Document layout detection data:

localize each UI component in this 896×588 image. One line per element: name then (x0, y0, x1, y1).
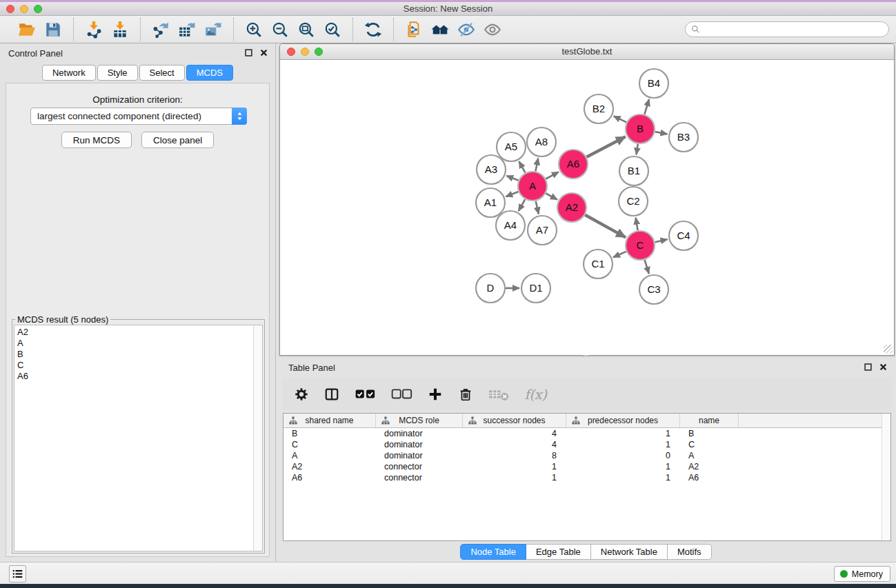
table-cell[interactable]: connector (376, 472, 463, 483)
minimize-network-window-button[interactable] (301, 48, 309, 56)
result-scrollbar[interactable] (253, 325, 262, 551)
table-cell[interactable]: dominator (376, 428, 463, 439)
import-network-icon[interactable] (83, 19, 104, 40)
graph-edge-A-A2[interactable] (546, 194, 557, 200)
graph-node-A4[interactable]: A4 (496, 211, 525, 240)
column-header-shared-name[interactable]: shared name (283, 414, 376, 427)
graph-node-A5[interactable]: A5 (497, 132, 526, 161)
open-session-icon[interactable] (17, 19, 37, 40)
table-cell[interactable]: 1 (566, 472, 680, 483)
graph-node-B[interactable]: B (626, 114, 655, 143)
close-table-panel-icon[interactable] (879, 363, 888, 372)
graph-node-B1[interactable]: B1 (619, 156, 648, 185)
graph-node-D[interactable]: D (476, 274, 505, 303)
delete-icon[interactable] (458, 384, 473, 405)
graph-edge-C-C3[interactable] (645, 260, 649, 274)
tab-network-table[interactable]: Network Table (591, 544, 668, 560)
table-cell[interactable]: A6 (283, 472, 376, 483)
graph-edge-C-C1[interactable] (613, 252, 626, 257)
graph-edge-A-A5[interactable] (519, 161, 525, 173)
table-cell[interactable]: 1 (566, 428, 680, 439)
table-cell[interactable]: 8 (463, 450, 566, 461)
table-cell[interactable]: B (680, 428, 739, 439)
graph-node-C1[interactable]: C1 (584, 250, 613, 278)
graph-edge-A-A4[interactable] (519, 199, 525, 211)
zoom-in-icon[interactable] (243, 19, 264, 40)
graph-edge-B-B1[interactable] (637, 144, 638, 154)
graph-node-A3[interactable]: A3 (477, 155, 506, 184)
graph-edge-C-C4[interactable] (655, 239, 667, 242)
zoom-selected-icon[interactable] (322, 19, 343, 40)
graph-node-C3[interactable]: C3 (639, 275, 668, 304)
task-history-button[interactable] (9, 565, 26, 582)
table-cell[interactable]: A (283, 450, 376, 461)
result-list-item[interactable]: A6 (17, 371, 253, 382)
first-neighbors-icon[interactable] (430, 19, 450, 40)
close-panel-button[interactable]: Close panel (141, 132, 214, 148)
deselect-all-icon[interactable] (391, 384, 412, 405)
search-field[interactable] (685, 21, 889, 37)
table-row[interactable]: A6connector11A6 (283, 472, 890, 483)
graph-node-A7[interactable]: A7 (528, 216, 557, 245)
select-all-icon[interactable] (355, 384, 376, 405)
table-row[interactable]: A2connector11A2 (283, 461, 890, 472)
table-cell[interactable]: 1 (566, 439, 680, 450)
show-all-icon[interactable] (482, 19, 503, 40)
table-row[interactable]: Adominator80A (283, 450, 890, 461)
tab-network[interactable]: Network (42, 65, 96, 81)
add-icon[interactable] (428, 384, 443, 405)
graph-node-D1[interactable]: D1 (521, 274, 550, 303)
result-list-item[interactable]: A2 (17, 327, 253, 338)
zoom-fit-icon[interactable] (296, 19, 317, 40)
tab-mcds[interactable]: MCDS (186, 65, 233, 81)
tab-edge-table[interactable]: Edge Table (526, 544, 591, 560)
zoom-out-icon[interactable] (270, 19, 290, 40)
graph-node-B4[interactable]: B4 (639, 69, 668, 98)
float-panel-icon[interactable] (244, 48, 253, 57)
table-cell[interactable]: dominator (376, 439, 463, 450)
close-panel-icon[interactable] (259, 48, 268, 57)
table-cell[interactable]: connector (376, 461, 463, 472)
graph-edge-A-A3[interactable] (506, 176, 518, 181)
table-cell[interactable]: A2 (680, 461, 739, 472)
result-list-item[interactable]: A (17, 338, 253, 349)
graph-edge-C-C2[interactable] (636, 218, 638, 231)
table-cell[interactable]: 1 (463, 472, 566, 483)
table-cell[interactable]: 1 (566, 461, 680, 472)
maximize-network-window-button[interactable] (315, 48, 323, 56)
search-input[interactable] (704, 25, 883, 34)
tab-motifs[interactable]: Motifs (668, 544, 712, 560)
graph-node-A2[interactable]: A2 (557, 193, 586, 222)
graph-node-C[interactable]: C (626, 231, 655, 260)
network-from-selection-icon[interactable] (404, 19, 424, 40)
criterion-select[interactable]: largest connected component (directed) (30, 108, 247, 125)
minimize-window-button[interactable] (20, 5, 28, 13)
column-header-successor-nodes[interactable]: successor nodes (463, 414, 566, 427)
close-network-window-button[interactable] (287, 48, 295, 56)
graph-node-C2[interactable]: C2 (619, 187, 648, 216)
graph-edge-A2-C[interactable] (585, 215, 626, 238)
tab-select[interactable]: Select (139, 65, 185, 81)
hide-selection-icon[interactable] (456, 19, 477, 40)
column-header-predecessor-nodes[interactable]: predecessor nodes (566, 414, 680, 427)
result-list-item[interactable]: C (17, 360, 253, 371)
table-cell[interactable]: 0 (566, 450, 680, 461)
table-cell[interactable]: 1 (463, 461, 566, 472)
result-list-item[interactable]: B (17, 349, 253, 360)
table-cell[interactable]: C (680, 439, 739, 450)
table-cell[interactable]: 4 (463, 428, 566, 439)
graph-node-A1[interactable]: A1 (476, 188, 505, 217)
graph-edge-B-B2[interactable] (614, 116, 627, 122)
resize-grip[interactable] (884, 345, 893, 354)
network-graph[interactable]: B4B2BB3A8A5A6A3B1AC2A1A2A4A7C4CC1DD1C3 (281, 61, 893, 354)
table-cell[interactable]: A2 (283, 461, 376, 472)
graph-edge-B-B4[interactable] (644, 99, 649, 114)
export-image-icon[interactable] (203, 19, 223, 40)
graph-node-B2[interactable]: B2 (584, 94, 613, 123)
graph-node-A6[interactable]: A6 (559, 150, 588, 179)
table-row[interactable]: Bdominator41B (283, 428, 890, 439)
maximize-window-button[interactable] (34, 5, 42, 13)
refresh-layout-icon[interactable] (363, 19, 384, 40)
import-table-icon[interactable] (110, 19, 130, 40)
graph-edge-A-A1[interactable] (506, 192, 518, 196)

**TASK REQUIREMENTS**
Report back every line of the entries in which "nodes" occurs.

**RESULT OF THIS EXERCISE**
column-header-successor-nodes[interactable]: successor nodes (463, 414, 566, 427)
column-header-predecessor-nodes[interactable]: predecessor nodes (566, 414, 680, 427)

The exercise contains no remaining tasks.